Data to examine>
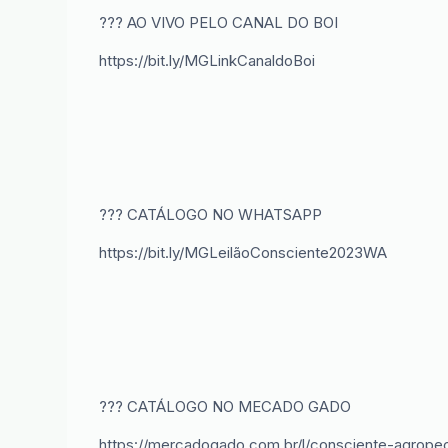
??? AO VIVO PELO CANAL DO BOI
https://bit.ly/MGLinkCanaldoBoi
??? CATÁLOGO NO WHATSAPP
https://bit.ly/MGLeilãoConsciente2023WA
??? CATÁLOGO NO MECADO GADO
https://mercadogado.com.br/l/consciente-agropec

--

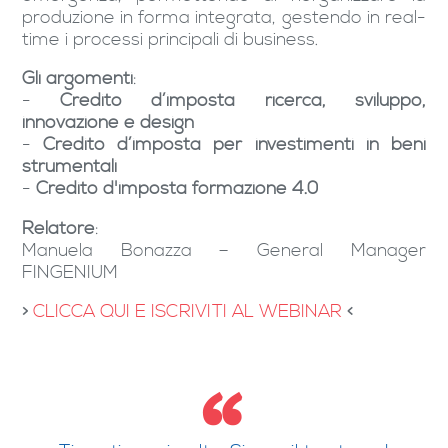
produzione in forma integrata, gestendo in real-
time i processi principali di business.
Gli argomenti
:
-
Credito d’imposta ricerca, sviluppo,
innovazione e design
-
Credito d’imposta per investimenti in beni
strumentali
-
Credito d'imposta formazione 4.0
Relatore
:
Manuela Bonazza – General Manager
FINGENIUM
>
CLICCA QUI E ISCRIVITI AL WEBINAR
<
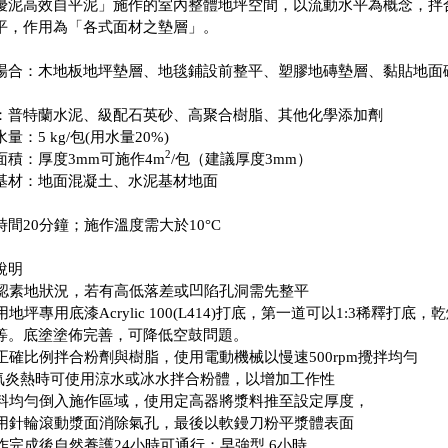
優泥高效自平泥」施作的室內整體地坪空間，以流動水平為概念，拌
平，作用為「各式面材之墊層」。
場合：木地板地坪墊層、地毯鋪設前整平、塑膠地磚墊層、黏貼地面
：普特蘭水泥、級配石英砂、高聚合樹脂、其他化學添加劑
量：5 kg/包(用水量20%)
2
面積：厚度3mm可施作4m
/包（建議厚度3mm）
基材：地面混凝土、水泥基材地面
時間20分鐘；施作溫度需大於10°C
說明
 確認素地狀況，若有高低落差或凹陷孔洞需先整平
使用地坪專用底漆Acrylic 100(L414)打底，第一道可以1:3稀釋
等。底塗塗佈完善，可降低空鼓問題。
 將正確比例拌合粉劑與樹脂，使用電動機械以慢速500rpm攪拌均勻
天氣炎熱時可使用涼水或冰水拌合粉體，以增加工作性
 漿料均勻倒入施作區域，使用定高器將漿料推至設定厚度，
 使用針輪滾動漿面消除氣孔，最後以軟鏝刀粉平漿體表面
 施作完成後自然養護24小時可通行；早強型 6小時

---

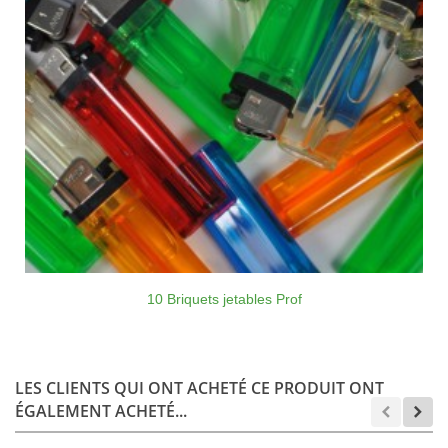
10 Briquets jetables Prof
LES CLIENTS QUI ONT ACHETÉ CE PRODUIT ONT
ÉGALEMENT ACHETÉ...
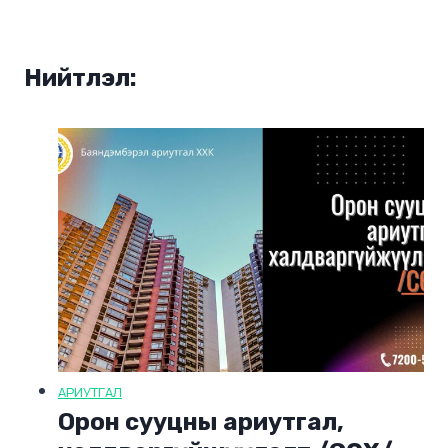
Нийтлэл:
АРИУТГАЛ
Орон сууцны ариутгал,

What is needed> Report how many lines above hold "ACHETÉ", number only.

Solution> 2